Review
Movies / Feb. 11, 2007 at 11:57 pm

A review of The Messengers

By Melissa Tussing

The Messengers, the American film debut for twin brothers Danny and Oxide Pang, is a copy-cat horror film with too much emotion and internal conflict for its own good.

The film stars Kristin Stewart as Jess, a teenage girl who moves to North Dakota with her family after she makes an unforgivable mistake back home in Chicago. Kristin’s father starts up a sunflower farm to deal with the family’s financial problems, but the real trouble begins as her three-year-old brother Ben starts seeing paranormal figures roaming the house. Jess notices his behavior and becomes the target for almost-daily ghost attacks. When neither of her parents believe her, Jess decides to solve the mystery herself and save her family before it’s too late.

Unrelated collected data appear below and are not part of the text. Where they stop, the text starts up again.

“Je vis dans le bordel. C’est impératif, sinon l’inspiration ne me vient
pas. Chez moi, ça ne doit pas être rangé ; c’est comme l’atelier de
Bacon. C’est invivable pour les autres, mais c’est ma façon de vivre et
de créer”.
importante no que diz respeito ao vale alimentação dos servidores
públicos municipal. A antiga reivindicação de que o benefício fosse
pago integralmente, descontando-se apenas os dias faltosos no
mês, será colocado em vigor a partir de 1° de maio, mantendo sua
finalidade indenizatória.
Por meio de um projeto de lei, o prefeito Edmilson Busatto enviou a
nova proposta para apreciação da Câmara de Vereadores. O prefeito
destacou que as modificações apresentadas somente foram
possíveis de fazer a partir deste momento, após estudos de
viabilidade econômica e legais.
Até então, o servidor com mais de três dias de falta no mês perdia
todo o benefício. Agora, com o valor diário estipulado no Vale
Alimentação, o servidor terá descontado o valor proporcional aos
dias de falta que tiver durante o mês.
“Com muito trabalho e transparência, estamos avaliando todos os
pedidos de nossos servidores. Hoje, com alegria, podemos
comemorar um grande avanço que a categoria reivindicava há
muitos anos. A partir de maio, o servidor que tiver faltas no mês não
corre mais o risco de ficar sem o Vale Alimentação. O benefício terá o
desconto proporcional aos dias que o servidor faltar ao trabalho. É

the-messengers.jpgDespite the movie’s promise of originality, incorporating the idea that children are more sensitive to the supernatural, The Messengers copies scenes from The Birds, The Amityville Horror, and The Grudge early on. The parallels with other horror films prove to be too much to let The Messengers stand on its own.

Another problem that the cast can’t pull off the drama in the script.

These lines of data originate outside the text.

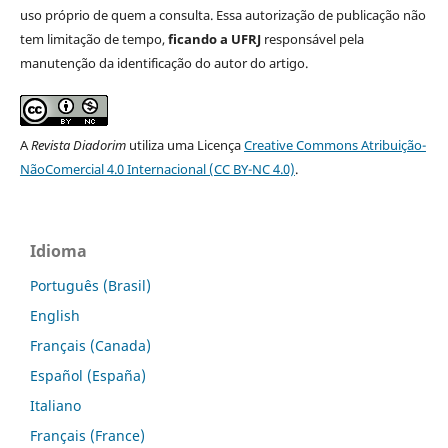
uso próprio de quem a consulta. Essa autorização de publicação não
tem limitação de tempo,
ficando a UFRJ
responsável pela
manutenção da identificação do autor do artigo.
A
Revista Diadorim
utiliza uma Licença
Creative Commons Atribuição-
NãoComercial 4.0 Internacional (CC BY-NC 4.0)
.
Idioma
Português (Brasil)
English
Français (Canada)
Español (España)
Italiano
Français (France)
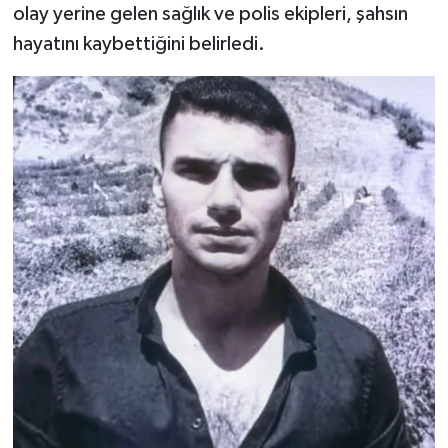
olay yerine gelen sağlık ve polis ekipleri, şahsın
hayatını kaybettiğini belirledi.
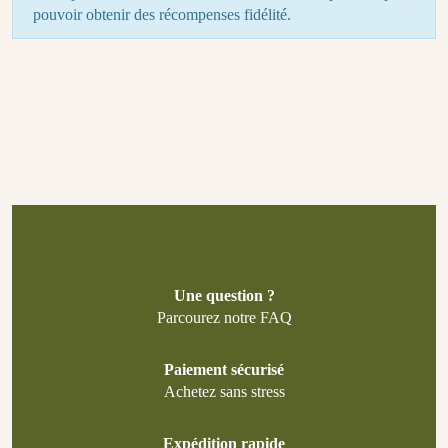
pouvoir obtenir des récompenses fidélité.
Une question ?
Parcourez notre FAQ
Paiement sécurisé
Achetez sans stress
Expédition rapide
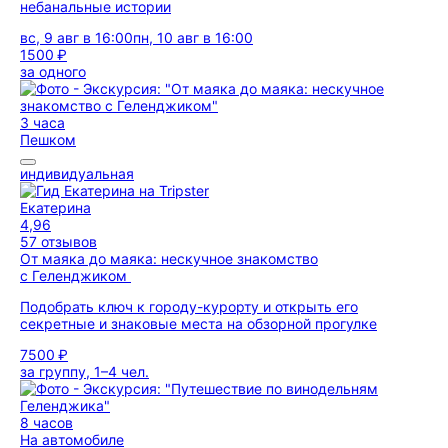
небанальные истории
вс, 9 авг в 16:00
пн, 10 авг в 16:00
1500 ₽
за одного
3 часа
Пешком
индивидуальная
Екатерина
4,96
57 отзывов
От маяка до маяка: нескучное знакомство
с Геленджиком
Подобрать ключ к городу-курорту и открыть его
секретные и знаковые места на обзорной прогулке
7500 ₽
за группу, 1–4 чел.
8 часов
На автомобиле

Kristin Stewart in a conference call said she was surprised by the level of emotion required by the movie.

“It was really one of the most emotionally and physically strenuous movies I’ve ever been on and I wasn’t expecting that at all,” Stewart said. “I thought it was going to be sort of a break, sort of a one dimensional horror movie, but it turned out to really not be like that for me.”

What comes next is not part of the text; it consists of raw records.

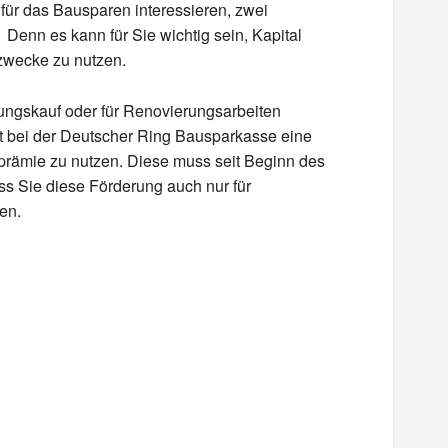
für das Bausparen interessieren, zwei
. Denn es kann für Sie wichtig sein, Kapital
zwecke zu nutzen.
ngskauf oder für Renovierungsarbeiten
t bei der Deutscher Ring Bausparkasse eine
rämie zu nutzen. Diese muss seit Beginn des
s Sie diese Förderung auch nur für
en.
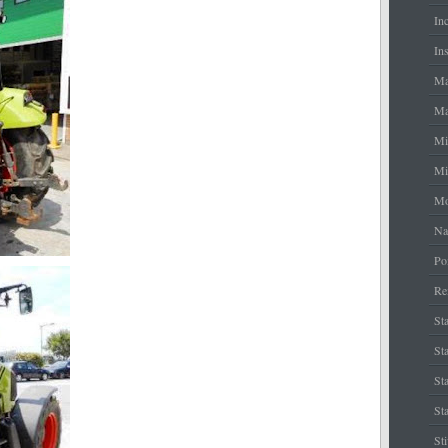
In
Ins
Ma
Ma
Mi
Mi
Mo
Na
Po
Re
Sta
Sta
St
Sta
St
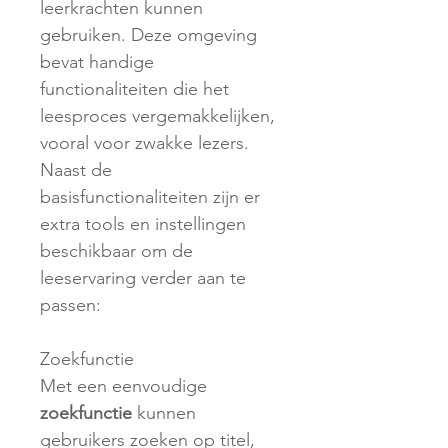
leerkrachten kunnen
gebruiken. Deze omgeving
bevat handige
functionaliteiten die het
leesproces vergemakkelijken,
vooral voor zwakke lezers.
Naast de
basisfunctionaliteiten zijn er
extra tools en instellingen
beschikbaar om de
leeservaring verder aan te
passen:
Zoekfunctie
Met een eenvoudige
zoekfunctie
kunnen
gebruikers zoeken op titel,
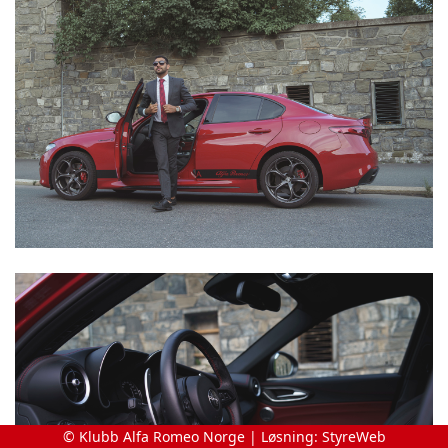
© Klubb Alfa Romeo Norge | Løsning:
StyreWeb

All of the performances are dead, with the only exception being the Turner twins who play Ben.

Baffling also is the amount of emotional conflict the movie tries to cover. There are just too many problems for the family to work through, especially when the actors look continually bored on-screen. The father has been unemployed. The mother is a mix of concerned, indifferent and frustrated. Jess is trying to make up for what she did in Chicago. Ben is decidedly mute.

Some redemption comes from the Pang brothers’ art direction, which plays with shadow and light to provide a stark difference between the darkness of the house, the green-toned basement and the bright sunflower farm outside.

Too bad the acting doesn’t come close to matching the drama created by the scenery, and the sunflowers sometimes seem to mock Jess as she runs between her unsympathetic family in the field and the ghosts in the house.